No acordo firmado, o governo argentino obteve a liberação imediata de US$ 15 bilhões, o que seria, na projeção do FMI, suficiente para suprir as necessidades de financiamento do ano. Em princípio, o governo declarou que as próximas parcelas do cronograma de desembolso seriam preventivas, isto é, só seriam sacadas se algo desse errado. E deu. O presidente Mauricio Macri anunciou ontem aos argentinos que pedira ao FMI o adiantamento de "todos os fundos necessários para garantir o cumprimento do programa financeiro no próximo ano".
O Fundo fez um cenário básico ao lado de outro, adverso. Ao liberar US$ 15 bilhões, concluiu que novos desembolsos não seriam necessários, mas parece ter antevisto os riscos: "Caso os mercados vejam o programa com o Fundo como uma oportunidade para se livrar dos ativos da Argentina, isso inevitavelmente trará uma significativa depreciação real, taxas de juros mais altas e menor crescimento. Esse cenário aumenta o risco para a sustentabilidade da dívida". O FMI apontava também a influência de condições externas desfavoráveis e as duas coisas parecem estar acontecendo.
Os números da economia argentina estão agora bem mais próximos do cenário adverso. O crescimento da economia em 2018, previsto em 0,4%, será uma retração de 1%, anunciou o ministro das Finanças, Nicolás Dujovne, bem mais próximo da queda de 1,3% no cenário adverso do FMI. A inflação deveria encerrar 2018 em 27%, mas também está se afastando dessa meta. Em julho, atingiu 3,1% e em 12 meses, 31,2%, já perto dos 31,7% da perspectiva pessimista do Fundo. A taxa de juros, de 45%, ultrapassa os 43% do pior cenário e está longe da meta de 37,2%.
O anúncio oficial do pedido de antecipação dos recursos do FMI, sem indicar especificamente montantes - seriam desembolsos trimestrais de US$ 3 bilhões até o fim de 2019 ou mais que isso? - ampliou o temor dos investidores de que o país possa não ter dinheiro suficiente para cobrir dívidas de US$ 82,6 bilhões que vencem de hoje até o fim do próximo ano.
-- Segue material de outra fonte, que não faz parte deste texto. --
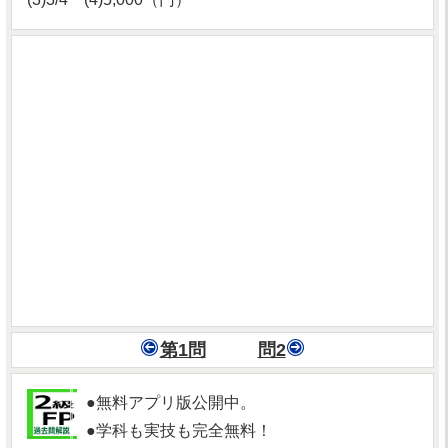
第1問
問2
●無料アプリ版公開中。
●学科も実技も完全無料！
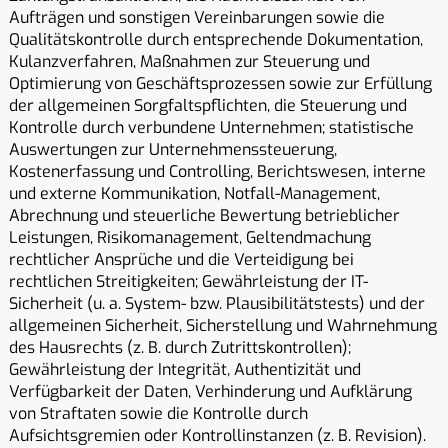
Aufträgen und sonstigen Vereinbarungen sowie die
Qualitätskontrolle durch entsprechende Dokumentation,
Kulanzverfahren, Maßnahmen zur Steuerung und
Optimierung von Geschäftsprozessen sowie zur Erfüllung
der allgemeinen Sorgfaltspflichten, die Steuerung und
Kontrolle durch verbundene Unternehmen; statistische
Auswertungen zur Unternehmenssteuerung,
Kostenerfassung und Controlling, Berichtswesen, interne
und externe Kommunikation, Notfall-Management,
Abrechnung und steuerliche Bewertung betrieblicher
Leistungen, Risikomanagement, Geltendmachung
rechtlicher Ansprüche und die Verteidigung bei
rechtlichen Streitigkeiten; Gewährleistung der IT-
Sicherheit (u. a. System- bzw. Plausibilitätstests) und der
allgemeinen Sicherheit, Sicherstellung und Wahrnehmung
des Hausrechts (z. B. durch Zutrittskontrollen);
Gewährleistung der Integrität, Authentizität und
Verfügbarkeit der Daten, Verhinderung und Aufklärung
von Straftaten sowie die Kontrolle durch
Aufsichtsgremien oder Kontrollinstanzen (z. B. Revision).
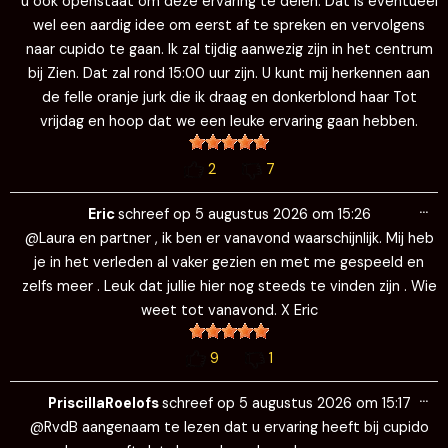
u ook openstaat om deze ervaring te delen. Dat is eventueel
wel een aardig idee om eerst af te spreken en vervolgens
naar cupido te gaan. Ik zal tijdig aanwezig zijn in het centrum
bij Zien. Dat zal rond 15:00 uur zijn. U kunt mij herkennen aan
de felle oranje jurk die ik draag en donkerblond haar Tot
vrijdag en hoop dat we een leuke ervaring gaan hebben.
2
7
Wi
…
de
Eric
schreef op
5 augustus 2026
om
15:26
me
@Laura en partner , ik ben er vanavond waarschijnlijk. Mij heb
je in het verleden al vaker gezien en met me gespeeld en
zelfs meer . Leuk dat jullie hier nog steeds te vinden zijn . Wie
weet tot vanavond. X Eric
9
1
Wi
…
de
PriscillaRoelofs
schreef op
5 augustus 2026
om
15:17
me
@RvdB aangenaam te lezen dat u ervaring heeft bij cupido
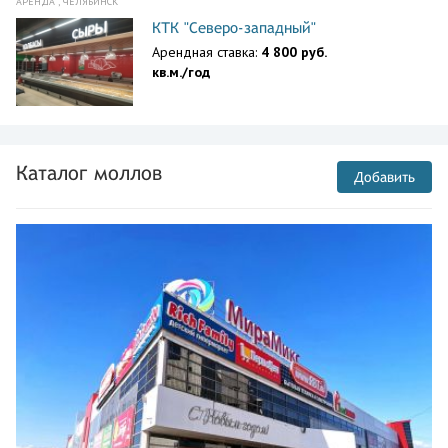
АРЕНДА , ЧЕЛЯБИНСК
КТК "Северо-западный"
Арендная ставка:
4 800 руб.
кв.м./год
Каталог моллов
Добавить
As reservas internacionais, na posição de junho, somavam US$ 55 bilhões, após terem caído a seu menor volume no ano, de US$ 44 bilhões, durante a tempestade econômica de maio.
A depreciação do peso complica a estabilização da relação entre dívida bruta e o PIB, hoje em 64,5% e que precisa cair, pelo acordo com o FMI, para 56% em 2021. Uma desvalorização de 10%, como ocorre em agosto, acrescenta mais cinco pontos percentuais ao nível atual. A escalada cambial pode fazer os preços estourarem o teto da meta de inflação já em agosto (32% em 12 meses), distanciando-se ainda mais do centro perseguido, de 17%. Ela aumenta custos da rolagem das letras do Banco Central (Lebac), cujo estoque chegou a 10% do PIB e o acordo quer reduzir a 3,5% até maio de 2021. Hoje essa dívida em pesos, correspondente a US$ 21 bilhões, vence a cada 35 dias e paga juros de 52% ao ano aos investidores.
A esperança do governo de que o dinheiro do Fundo trouxesse alívio por um bom tempo às angústias econômicas da Argentina foi logo frustrada e tornou mais difícil evitar novas quedas na popularidade de Macri, que tentará a reeleição em 2019. O adiantamento repentino de recursos, com os quais o FMI deverá concordar, trará consigo a necessidade de medidas mais drásticas do que as que vem sendo tomadas, no tratamento relativamente gradual da instituição em relação a seus programas do passado.
As chances de reeleição de Macri, porém, não são ainda pequenas porque a principal líder da oposição, a senadora Cristina Kirchner, está atolada em uma avalanche de denúncias de corrupção, que já levaram à prisão vários de seus colaboradores de seus tempos na Casa Rosada. Macri conseguiu aumentar sua bancada parlamentar, embora ainda seja minoria no Congresso, enquanto a oposição atrai descontentes. Mas ela não está unida nem tem outro nome forte, fora Cristina.